Consider different options. There will not be a single solution. Try and get the team to generate as many options, and combinations of options, as possible

As the name implies, the marketing mix is exactly that – a mix of elements or components which work together. One important criterion is consistency – the various elements must work together and not provide conflicting messages.

Consider the proposals against relevant criteria.

For example, is the suggested marketing mix:

  • Relevant to the target audience
  • Consistent, across each component of the mix
  • Ethical
  • Feasible (within existing resources)

Proposed changes can then be discussed with a range of stakeholders so as to identify potential problems or issues before further development takes place

Additionally, a further resources assessment should be undertaken to assess the feasibility of the intervention, including a consideration of the factors identified in previous analysis, such as the SWOT and Asset Mapping analyses.

Assess the potential impact of each proposed element on the target audience.

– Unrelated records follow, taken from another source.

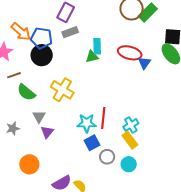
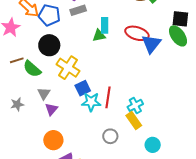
black circle: (42, 55) -> (49, 45), moved
blue triangle: (144, 63) -> (151, 44), size x1.5
brown line: (14, 75) -> (17, 60), moved
blue square: (92, 143) -> (83, 88), moved
orange circle: (29, 164) -> (53, 140), moved
cyan circle: (129, 164) -> (153, 145), moved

It might be useful to assess proposed approaches to the marketing mix in terms of:

  • How will this impact on the costs of the desired and problem behaviours, specifically in terms of money, inconvenience, risk, opinions of others, self-perception and so on?
  • How will this impact on the benefits of the desired and problem behaviour - financial savings, lifestyle, opinions of others, self-perception and so on?
  • How will this strengthen/enhance incentives for the desired behaviour?
  • How will this reduce/remove incentives for the problem behaviour?
  • How will this strengthen/enhance barriers or blocks to the problem behaviour?
  • How will this reduce/remove barriers or blocks to the desired behaviour?

Complete a broad checklist to take the proposition to the development stage.


When considering the mix of activities, try to focus on how to increase the target market’s perception of value.

Continually check that the target audience will be receiving a coherent and consistent message from all elements of the intervention.

Read the 'Social Marketing Interventions for Awareness and Early Presentation of Cancer Guide'.


A proposition around which to develop the intervention.

Plans for the possible mix of activities that the intervention might involve.

Intended Outcome

A clear understanding of how the proposition is expected to drive the target audience/s behaviour.